> What the exercise asks
What are the lines below, starting at the line containing "the transmission capacities" and ending at the line containing "back to you promptly."? Write them out exactly, ends included, without pictures.

(Dataset entries Opens)

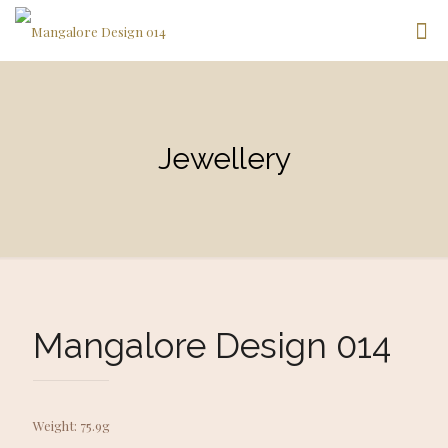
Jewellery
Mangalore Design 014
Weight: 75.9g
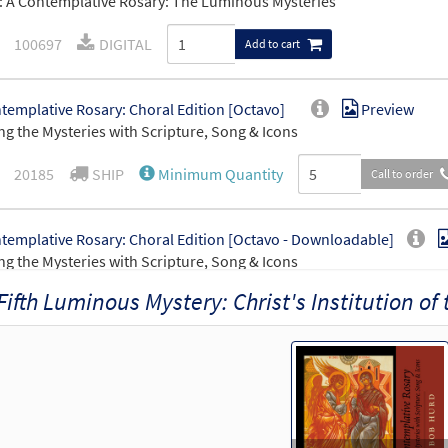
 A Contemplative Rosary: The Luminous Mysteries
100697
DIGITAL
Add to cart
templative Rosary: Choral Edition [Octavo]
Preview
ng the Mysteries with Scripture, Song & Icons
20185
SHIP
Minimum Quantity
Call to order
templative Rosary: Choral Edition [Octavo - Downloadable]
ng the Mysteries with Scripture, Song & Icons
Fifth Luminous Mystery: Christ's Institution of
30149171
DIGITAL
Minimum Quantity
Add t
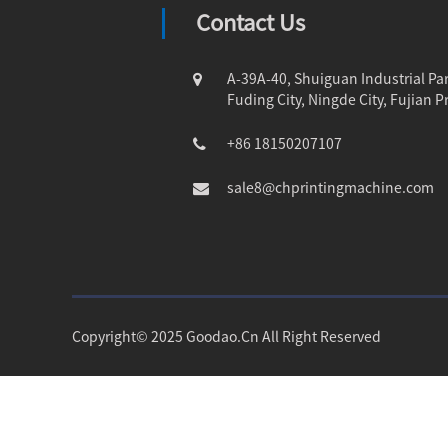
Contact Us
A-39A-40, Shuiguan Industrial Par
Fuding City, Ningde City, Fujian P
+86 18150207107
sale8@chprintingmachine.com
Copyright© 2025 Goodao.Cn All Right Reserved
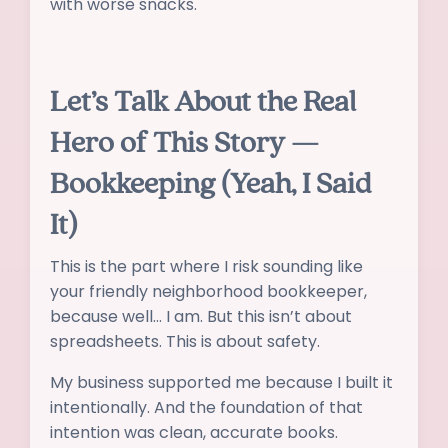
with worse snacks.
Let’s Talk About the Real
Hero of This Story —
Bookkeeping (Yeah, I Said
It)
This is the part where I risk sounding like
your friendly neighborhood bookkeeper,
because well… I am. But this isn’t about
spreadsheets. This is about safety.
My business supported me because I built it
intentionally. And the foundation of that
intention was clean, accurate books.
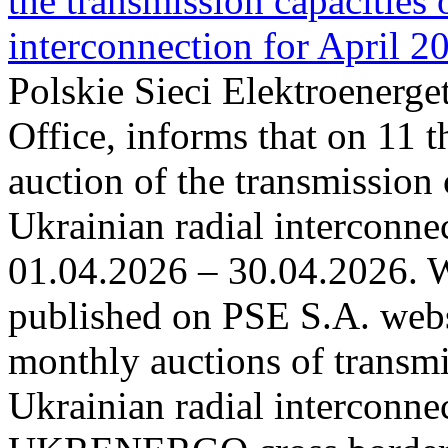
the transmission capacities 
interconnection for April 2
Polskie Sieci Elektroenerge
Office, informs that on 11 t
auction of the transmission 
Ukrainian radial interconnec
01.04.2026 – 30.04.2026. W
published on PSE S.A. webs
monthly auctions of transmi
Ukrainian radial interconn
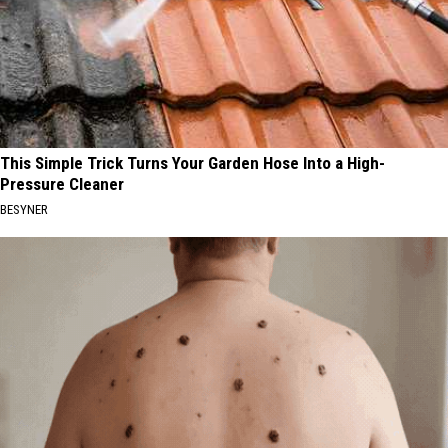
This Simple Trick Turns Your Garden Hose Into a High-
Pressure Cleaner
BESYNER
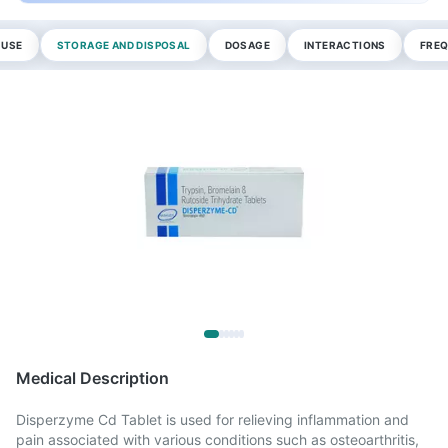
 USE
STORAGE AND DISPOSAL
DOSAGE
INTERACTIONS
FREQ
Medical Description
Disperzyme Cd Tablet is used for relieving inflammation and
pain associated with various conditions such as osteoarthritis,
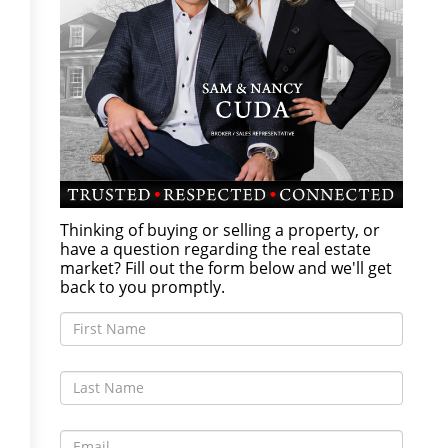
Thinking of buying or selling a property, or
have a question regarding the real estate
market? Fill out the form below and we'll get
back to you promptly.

(Dataset entries Closes)
(Dataset entries Opens)

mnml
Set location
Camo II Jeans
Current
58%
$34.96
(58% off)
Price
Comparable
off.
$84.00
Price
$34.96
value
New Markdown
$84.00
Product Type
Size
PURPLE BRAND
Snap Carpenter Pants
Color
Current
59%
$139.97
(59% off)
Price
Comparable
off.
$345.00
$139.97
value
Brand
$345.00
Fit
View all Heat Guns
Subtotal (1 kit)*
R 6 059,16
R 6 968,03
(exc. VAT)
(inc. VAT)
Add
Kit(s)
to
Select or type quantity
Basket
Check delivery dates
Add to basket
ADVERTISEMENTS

(Dataset entries Closes)

> Reply
the transmission capacities 
interconnection for April 2
Polskie Sieci Elektroenerge
Office, informs that on 11 t
auction of the transmission 
Ukrainian radial interconnec
01.04.2026 – 30.04.2026. W
published on PSE S.A. webs
monthly auctions of transmi
Ukrainian radial interconn
This Simple Trick Turns Your Garden Hose Into a High-
Pressure Cleaner
BESYNER
 USE
STORAGE AND DISPOSAL
DOSAGE
INTERACTIONS
FREQ
Medical Description
Disperzyme Cd Tablet is used for relieving inflammation and
pain associated with various conditions such as osteoarthritis,
Thinking of buying or selling a property, or
have a question regarding the real estate
market? Fill out the form below and we'll get
back to you promptly.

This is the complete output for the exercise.